WHAT THE EXERCISE ASKS =>
With pictures omitted, output the records below exactly as they appear.

Records contained in a dataset

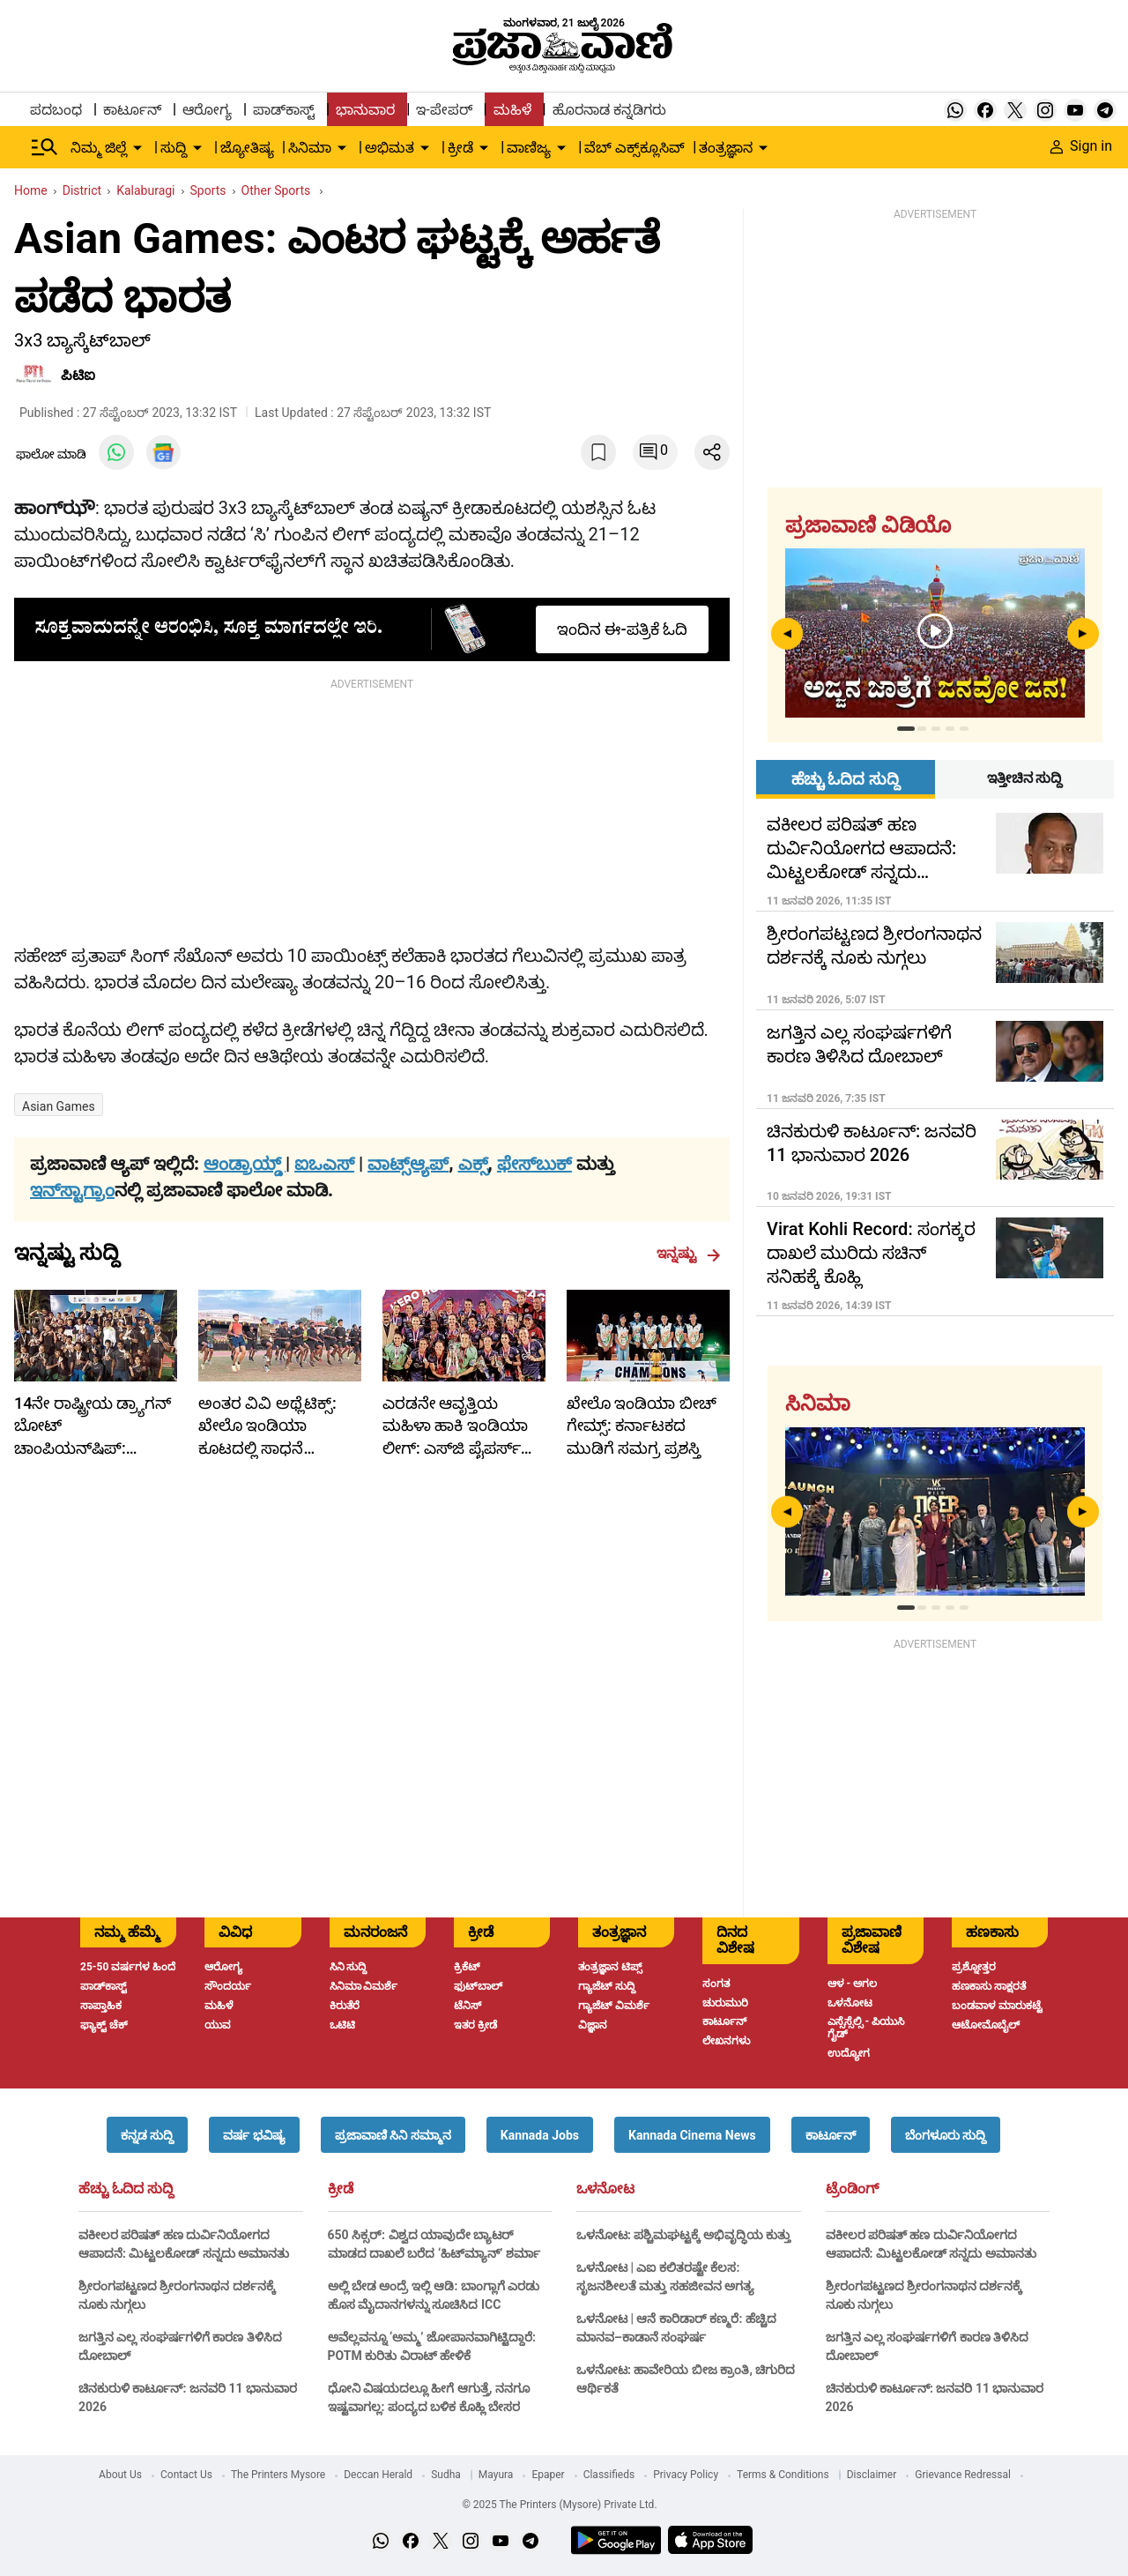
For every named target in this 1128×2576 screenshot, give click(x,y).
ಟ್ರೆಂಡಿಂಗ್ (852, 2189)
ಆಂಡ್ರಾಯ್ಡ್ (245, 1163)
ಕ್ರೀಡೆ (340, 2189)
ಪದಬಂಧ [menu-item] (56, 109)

SOLUTION BELOW =>
For every named target in this 1128×2576 screenshot, give click(x,y).
ಟ್ರೆಂಡಿಂಗ್ (852, 2189)
ಆಂಡ್ರಾಯ್ಡ್ (245, 1163)
ಕ್ರೀಡೆ (340, 2189)
ಪದಬಂಧ [menu-item] (56, 109)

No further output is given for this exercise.